WHAT IS NEEDED: Copy the records exactly, every one of them.

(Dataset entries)
[Start of Attachment]
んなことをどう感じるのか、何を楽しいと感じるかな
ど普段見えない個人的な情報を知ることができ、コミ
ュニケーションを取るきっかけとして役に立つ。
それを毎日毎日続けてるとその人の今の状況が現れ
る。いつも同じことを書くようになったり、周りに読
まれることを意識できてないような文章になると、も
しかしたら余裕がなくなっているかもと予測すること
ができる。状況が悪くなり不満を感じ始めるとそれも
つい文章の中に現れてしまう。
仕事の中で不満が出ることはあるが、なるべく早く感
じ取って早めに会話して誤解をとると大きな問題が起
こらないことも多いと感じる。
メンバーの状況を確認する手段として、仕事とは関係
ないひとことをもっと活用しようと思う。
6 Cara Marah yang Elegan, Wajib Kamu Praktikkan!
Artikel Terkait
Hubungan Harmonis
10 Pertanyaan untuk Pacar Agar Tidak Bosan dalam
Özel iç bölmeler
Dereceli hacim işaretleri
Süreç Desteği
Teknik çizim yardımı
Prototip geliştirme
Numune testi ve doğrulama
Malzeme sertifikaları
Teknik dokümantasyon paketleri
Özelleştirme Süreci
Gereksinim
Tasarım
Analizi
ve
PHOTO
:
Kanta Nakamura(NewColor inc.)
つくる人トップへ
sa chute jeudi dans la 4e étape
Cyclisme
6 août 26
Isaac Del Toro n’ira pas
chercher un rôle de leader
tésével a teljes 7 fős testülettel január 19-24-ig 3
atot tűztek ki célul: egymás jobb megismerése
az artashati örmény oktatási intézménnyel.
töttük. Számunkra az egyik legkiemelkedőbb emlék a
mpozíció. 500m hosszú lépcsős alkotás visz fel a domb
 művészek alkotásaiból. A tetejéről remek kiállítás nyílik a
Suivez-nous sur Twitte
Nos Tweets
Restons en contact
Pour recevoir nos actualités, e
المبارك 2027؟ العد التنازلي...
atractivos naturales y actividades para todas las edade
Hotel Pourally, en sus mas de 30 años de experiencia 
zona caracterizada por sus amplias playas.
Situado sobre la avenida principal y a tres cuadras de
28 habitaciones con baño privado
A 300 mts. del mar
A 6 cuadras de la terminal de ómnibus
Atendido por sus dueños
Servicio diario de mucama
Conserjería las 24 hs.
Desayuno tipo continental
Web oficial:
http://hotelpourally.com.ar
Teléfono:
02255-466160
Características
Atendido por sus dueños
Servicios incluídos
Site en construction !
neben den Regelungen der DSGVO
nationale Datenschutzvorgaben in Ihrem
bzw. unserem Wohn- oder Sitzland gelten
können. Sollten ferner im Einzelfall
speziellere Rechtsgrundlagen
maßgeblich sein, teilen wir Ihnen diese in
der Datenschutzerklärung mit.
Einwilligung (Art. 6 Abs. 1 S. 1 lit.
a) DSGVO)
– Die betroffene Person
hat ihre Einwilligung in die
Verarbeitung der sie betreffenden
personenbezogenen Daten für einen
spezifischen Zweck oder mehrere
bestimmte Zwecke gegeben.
[End of Attachment]
SOLUTION:
んなことをどう感じるのか、何を楽しいと感じるかな
ど普段見えない個人的な情報を知ることができ、コミ
ュニケーションを取るきっかけとして役に立つ。
それを毎日毎日続けてるとその人の今の状況が現れ
る。いつも同じことを書くようになったり、周りに読
まれることを意識できてないような文章になると、も
しかしたら余裕がなくなっているかもと予測すること
ができる。状況が悪くなり不満を感じ始めるとそれも
つい文章の中に現れてしまう。
仕事の中で不満が出ることはあるが、なるべく早く感
じ取って早めに会話して誤解をとると大きな問題が起
こらないことも多いと感じる。
メンバーの状況を確認する手段として、仕事とは関係
ないひとことをもっと活用しようと思う。
6 Cara Marah yang Elegan, Wajib Kamu Praktikkan!
Artikel Terkait
Hubungan Harmonis
10 Pertanyaan untuk Pacar Agar Tidak Bosan dalam
Özel iç bölmeler
Dereceli hacim işaretleri
Süreç Desteği
Teknik çizim yardımı
Prototip geliştirme
Numune testi ve doğrulama
Malzeme sertifikaları
Teknik dokümantasyon paketleri
Özelleştirme Süreci
Gereksinim
Tasarım
Analizi
ve
PHOTO
:
Kanta Nakamura(NewColor inc.)
つくる人トップへ
sa chute jeudi dans la 4e étape
Cyclisme
6 août 26
Isaac Del Toro n’ira pas
chercher un rôle de leader
tésével a teljes 7 fős testülettel január 19-24-ig 3
atot tűztek ki célul: egymás jobb megismerése
az artashati örmény oktatási intézménnyel.
töttük. Számunkra az egyik legkiemelkedőbb emlék a
mpozíció. 500m hosszú lépcsős alkotás visz fel a domb
 művészek alkotásaiból. A tetejéről remek kiállítás nyílik a
Suivez-nous sur Twitte
Nos Tweets
Restons en contact
Pour recevoir nos actualités, e
المبارك 2027؟ العد التنازلي...
atractivos naturales y actividades para todas las edade
Hotel Pourally, en sus mas de 30 años de experiencia 
zona caracterizada por sus amplias playas.
Situado sobre la avenida principal y a tres cuadras de
28 habitaciones con baño privado
A 300 mts. del mar
A 6 cuadras de la terminal de ómnibus
Atendido por sus dueños
Servicio diario de mucama
Conserjería las 24 hs.
Desayuno tipo continental
Web oficial:
http://hotelpourally.com.ar
Teléfono:
02255-466160
Características
Atendido por sus dueños
Servicios incluídos
Site en construction !
neben den Regelungen der DSGVO
nationale Datenschutzvorgaben in Ihrem
bzw. unserem Wohn- oder Sitzland gelten
können. Sollten ferner im Einzelfall
speziellere Rechtsgrundlagen
maßgeblich sein, teilen wir Ihnen diese in
der Datenschutzerklärung mit.
Einwilligung (Art. 6 Abs. 1 S. 1 lit.
a) DSGVO)
– Die betroffene Person
hat ihre Einwilligung in die
Verarbeitung der sie betreffenden
personenbezogenen Daten für einen
spezifischen Zweck oder mehrere
bestimmte Zwecke gegeben.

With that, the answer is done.